En la jungla, la crisis de los refugiados ocupa un lugar central

Joe Robertson y Joe Murphy se conocieron hace ocho años mientras estudiaban inglés en Oxford y pronto estaban escribiendo su primera obra de teatro juntos: una comedia surrealista ambientada en una decrépita casa de campo inglesa. “Y luego nunca nos detuvimos, de verdad”, dice Robertson.


Hace tres años, 'los dos Joes', como se les conoce, quedaron electrizados por las imágenes de las crisis de refugiados del mundo, que han visto a 21,3 millones de personas desplazadas en movimiento por todo el mundo. “Las preguntas básicas que estábamos haciendo: quiénes son estas personas, de dónde vienen, por qué viajan, a dónde quieren llegar, no fueron respondidas”, dice Robertson, “e hicimos el ... probablemente ingenua, decisión de intentar averiguarlo '.

Cuando la canciller Angela Merkel abrió las fronteras de Alemania a los refugiados sirios, el dúo partió hacia Munich, pero se detuvo en Calais, Francia, en un asentamiento conocido como la Jungla, construido en un vertedero desolado. “Lo que encontramos fue una proto-ciudad de unas 8.000 personas de 30 países diferentes”, dice Robertson. (En su apogeo, unas 15.000 personas vivían en la selva). “Estaban construyendo restaurantes, cafés, mezquitas, iglesias. Era un lugar terrible, supervisado por ninguna ONG, pero también increíble ”. Robertson y Murphy se quedaron durante siete meses.

“Lo que nos inspiró como dramaturgos fue su necesidad de contar historias”, dice Robertson. “Todos los que conocimos querían hablar, compartir su historia o explicar ese viaje alrededor de las fogatas, pero también querían cantar y bailar. Tantas tradiciones artísticas parecían haber sido una necesidad absoluta '.

Sophia Grace y Rosie ahora

Era agosto, y Robertson y Murphy sabían que pronto empezaría el frío, así que se fueron a casa, recaudaron £ 5,000 a través del sitio de búsqueda colectiva JustGiving y regresaron al campamento con una cúpula geodésica que pronto se convirtió en un teatro, una caja fuerte. , lugar cálido, abierto a todos, donde se pueden contar historias y realizar talleres todos los días. Una vez a la semana, una actuación comunitaria puede mostrar danza afgana o sudanesa, un concierto de djembe, un circo etíope, kung fu iraní o comedia de pie. “Cuando sucedían cosas terribles, como incendios o disturbios, la gente iba al Dome, como se llamaba, y hablaba, se relajaba y miraba un espectáculo”, dice Robertson. 'Se convirtió en un espacio cívico realmente importante'.

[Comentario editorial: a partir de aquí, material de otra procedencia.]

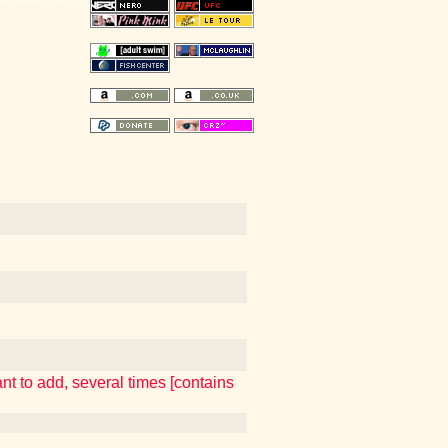
t to add, several times [contains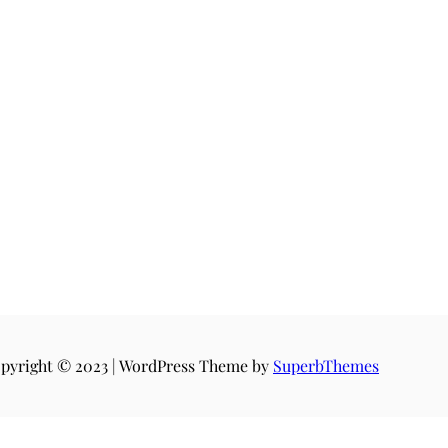
pyright © 2023 | WordPress Theme by
SuperbThemes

Cuando Robertson y Murphy decidieron que debían dar testimonio de sus experiencias,La jungla—Urgente, divertido, conmovedor— nació. (Muchos de los artistas son migrantes; tres eran ex residentes de la jungla). “Han falsificado sus historias y las cuentan todas las noches”, dice Robertson. El resultado es una experiencia teatral oportuna y demoledora que sugiere vívidamente la necesidad humana fundamental de crear un hogar, una comunidad y un orden a partir del caos. El set inmersivo de Miriam Buether transporta al espectador al teatro a un café afgano que se convierte en un lugar de reunión central, mientras que la diseñadora de vestuario Catherine Kodicek compraba en mercados callejeros y tiendas de segunda mano y buscaba ropa que había sido donada al campamento. (Algunas de estas piezas, con ropa de esquí, tacones altos e incluso vestidos de noche y de novia entre ellos, también se reutilizaron para el alegre desfile de modas Hope Walk, una colaboración entre refugiados y estudiantes de la International Fashion Academy Paris, que se muestra durante Paris Fashion Semana.)

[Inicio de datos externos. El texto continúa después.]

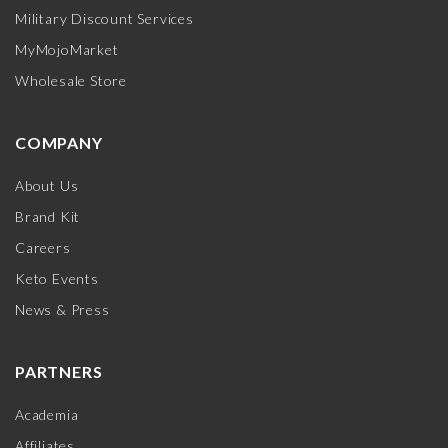
Military Discount Services
MyMojoMarket
Wholesale Store
COMPANY
About Us
Brand Kit
Careers
Keto Events
News & Press
PARTNERS
Academia
Affiliates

La aclamada producción, dirigida por Stephen Daldry y Justin Martin, se trasladó del Young Vic de Londres al West End y se estrena este mes en St. Ann's Warehouse en Brooklyn. 'Realmente queríamos asegurarnos de que todos se sintieran bienvenidos en este programa, todos los que están interesados ​​en lo que está sucediendo en el mundo de hoy y que están haciendo preguntas realmente difíciles sobre cómo podemos ayudar, cómo damos la bienvenida a las personas, qué significa la integración', dice Robertson. 'Es increíblemente estimulante, de verdad'.


De hecho: muchos espectadores se han visto obligados a participar y la empresa se ha asociado con Help Refugees (donate.helprefugees.org) para financiar organizaciones de base en toda Europa. “Es muy conmovedor para nosotros y para todos en la empresa”, dice Robertson. “Es bueno saber que el arte no solo refleja algo que sucedió, está haciendo algo concreto; está impulsando la acción '.

En esta historia:Redactora de sesiones: Molly Haylor.